日本料理は食材の持ち味を生かして調理する。例として、刺身や野菜の煮物が挙げられる。一方、中国料理は菜刀(中華包丁)で手早く刻んで、強い火力で調理するというイメージを持っていた。だが、青島のレストランの蒸気調理の料理は、このイメージに反して、魚介類の持ち味を生かしたシンプルな調理法だった。
蒸気調理機を備えたテーブル
この料理は、客席のテーブルに備わっている蒸気調理機で調理する。これは、縁がテーブルの天板面と同じレベルになるように鍋が埋め込んである。これをヒーターで加熱し、鍋上面に置いた穴あきの板から蒸気を噴出させる仕組みだ。
そこへ食材を盛った皿を置き、上からガラス製の半球状の蓋を被せれば準備完了だ。皿を置く台には穴が開いており、蒸気が当たった食材から滴るダシは鍋に落下する。
鍋にはスープとともに米、野菜などを予め投入しておく。店員が蒸気調理機をONにして、順次食材を運んで来る。その前に、調理機で食器類を蒸気殺菌する店舗もある(本連載第10回参照)。
銘々のお客は、食事の前に調味料を準備する。中国の醤油や味噌、ラー油などの調味料とともに、ネギやトウガラシ、ゴマなどが並んでいるコーナーがある。これらを混合して、自分好みのタレを作るのだ。
悶絶するシャコ
この料理のスタートは二枚貝であることが多い。アサリ、ハマグリ、イタヤ貝などである。一種類単独で出ることもあるが、数種のミックスの場合もある。店員が食材の皿を台に載せて時間をセットする。時間になると、店員が蒸し上がった食材をテーブルに移す。この初回の時間はやや長く感じられるのだが、それだけ食材がおいしくなるというものだ。

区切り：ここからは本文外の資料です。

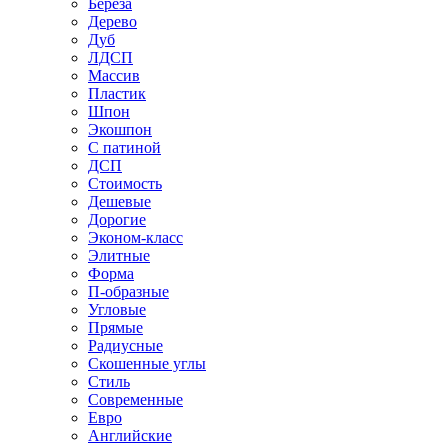
Береза
Дерево
Дуб
ЛДСП
Массив
Пластик
Шпон
Экошпон
С патиной
ДСП
Стоимость
Дешевые
Дорогие
Эконом-класс
Элитные
Форма
П-образные
Угловые
Прямые
Радиусные
Скошенные углы
Стиль
Современные
Евро
Английские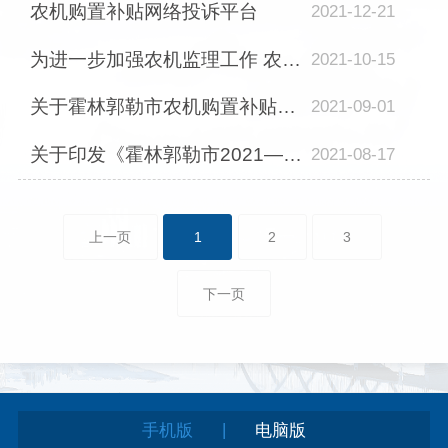
农机购置补贴网络投诉平台
2021-12-21
为进一步加强农机监理工作 农牧局组织开展农机驾驶员考试
2021-10-15
关于霍林郭勒市农机购置补贴申请停止受理的公告
2021-09-01
关于印发《霍林郭勒市2021—2023年农机购置补贴实施方案》的通知
2021-08-17
上一页
1
2
3
下一页
|
手机版
电脑版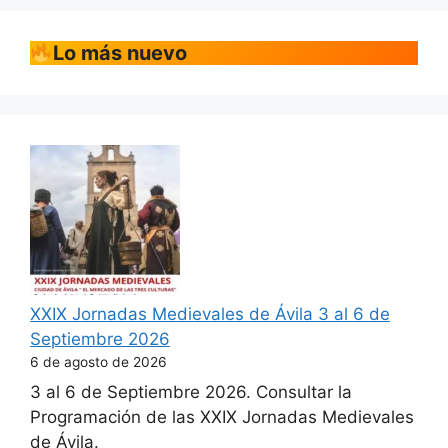
Lo más nuevo
XXIX Jornadas Medievales de Ávila 3 al 6 de
Septiembre 2026
6 de agosto de 2026
3 al 6 de Septiembre 2026. Consultar la
Programación de las XXIX Jornadas Medievales
de Ávila.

二番手はカキのことが多い。これは通常、ひと手間かけてあり、貝殻の上にハルサメや香味野菜と一緒になっている。
さらに続くのが、大型エビ類になるが、シャコが出ることもある。シャコの場合は活物を使い、これが蒸気の中でもだえ苦しむ様子は残酷だ。シロウオの踊り食いと比べると、どっちが酷いだろう。筆者は心の中で手を合わせ、「南無阿弥陀仏」と唱えてしまう。
そうではあるが、これはおいしい。ただ、シャコは好物だが、海老に比べ皮が剥きにくい。尖っている部分があるので、油断するとけがをしてしまう。

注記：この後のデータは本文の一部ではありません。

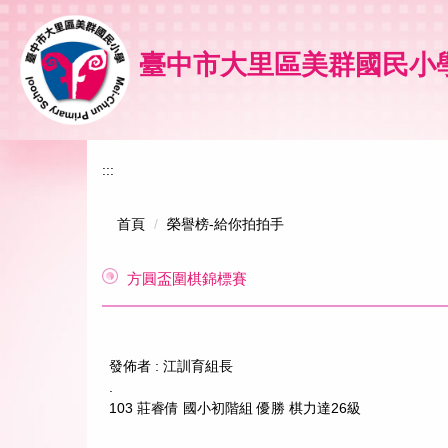
跳
到
主
臺中市大里區美群國民小
要
內
容
區
:::
首頁
榮譽榜-給你拍拍手
方圓盃圍棋錦標賽
發佈者 :
江訓育組長
.
103 莊睿倩 國小初階組 優勝 棋力達26級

これらに点心類が加わることもある。そして締めとして、鍋の中で食材から滴っただしが合わさった雑炊を食する。これがおいしいことは、改めて説明する必要はないだろう。
なお、この料理で食材に魚類が加わったことはない。理由は不明だが、食材の形状を尊重するという文化があるかもしれない。

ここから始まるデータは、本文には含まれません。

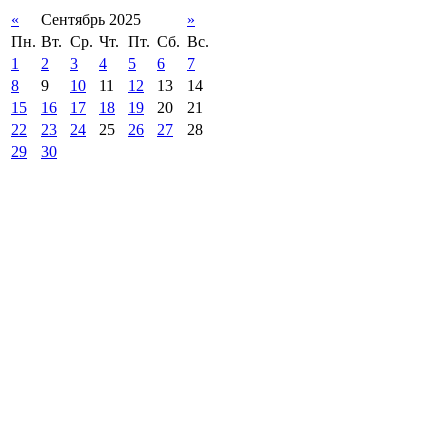
«
Сентябрь 2025
»
Пн.
Вт.
Ср.
Чт.
Пт.
Сб.
Вс.
1
2
3
4
5
6
7
8
9
10
11
12
13
14
15
16
17
18
19
20
21
22
23
24
25
26
27
28
29
30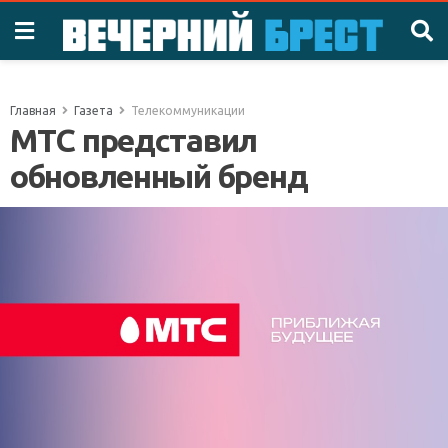
Главная
Газета
Телекоммуникации
МТС представил
обновленный бренд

この蒸気調理の海鮮料理は青島地区で経験したものである。中国国内で、このタイプの料理がどの程度普及しているかは不明だが、日本国内で調べた範囲では同様のものは見つけられなかった。しかし、高級かつ人々の興味をそそる中国料理として、東京の銀座にあっても繁盛すると、筆者は考えている。おいしいだけではない。食材の持ち味を活かし味わいたい日本人の感覚にもフィットするためである。